Collecting like terms and simplifying,
r(q) = { p[b - c/2) - (b - c)] + b - c - pb }q + pb
This is a line, and the part in the curly brackets is the slope.So, simplifying the part in the curly brackets, we have
slope = { p[b - c/2) - (b - c)] + b - c - pb } = { c/2 * p -pb + b - c} = { p (c/2 - b) + b - c }
It's important to note that c/2 - b is negative (follows from b > c > c/2. So the term p (c/2 - b) in the last formula above is negative.

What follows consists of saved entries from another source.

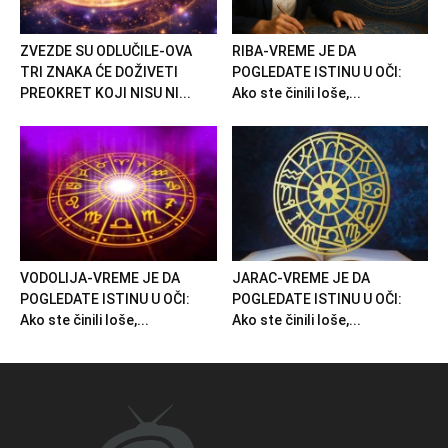
ZVEZDE SU ODLUČILE-OVA
RIBA-VREME JE DA
TRI ZNAKA ĆE DOŽIVETI
POGLEDATE ISTINU U OČI:
PREOKRET KOJI NISU NI...
Ako ste činili loše,...
VODOLIJA-VREME JE DA
JARAC-VREME JE DA
POGLEDATE ISTINU U OČI:
POGLEDATE ISTINU U OČI:
Ako ste činili loše,...
Ako ste činili loše,...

(a) (i) if p < (b - c) / (b - c/2), then | p (c/2 - b) | < b - c, so the slope is positive. The graph of r(q) is line segment with positive slope, so it is maximized at the right-hand endpoint of domain, i.e., when q = 1. But that means A always cooperates.
(ii) if p > (b - c) / (b - c/2), then | p (c/2 - b) | > b - c, so the slope is negative. (Remember that p (c/2 - b) is negative.) In this case the graph of r(q) is a line segment with negative slope and is maximized at the left-hand endpoint of domain, i.e., when q =0. But that means A always defects.
(b) In the case that p=q, we substitute p for q:
r(p) = { p (c/2 - b) + b - c }p + pb = { p (c/2 - b) + b - c + b } p. Now notice that the part in the curly brackets is equal to (b - c/2)(2 - p), so r(p) = (b - c/2)(2 - p)p
Using the product rule, r'(p) = (b - c/2) (-1)p + (b - c/2)(2-p)1 = (b - c/2)(1-p). If b > c/2, then r(p) is increasing on [0,1) and is therefore maximized when p = 1.
(c) If b < c/2, then r'(p) is negative on [0, 1) and so r(p) is decreasing. In this case r is maximized when p = 0. The reason for different outcomes boils down to increasing versus decreasing.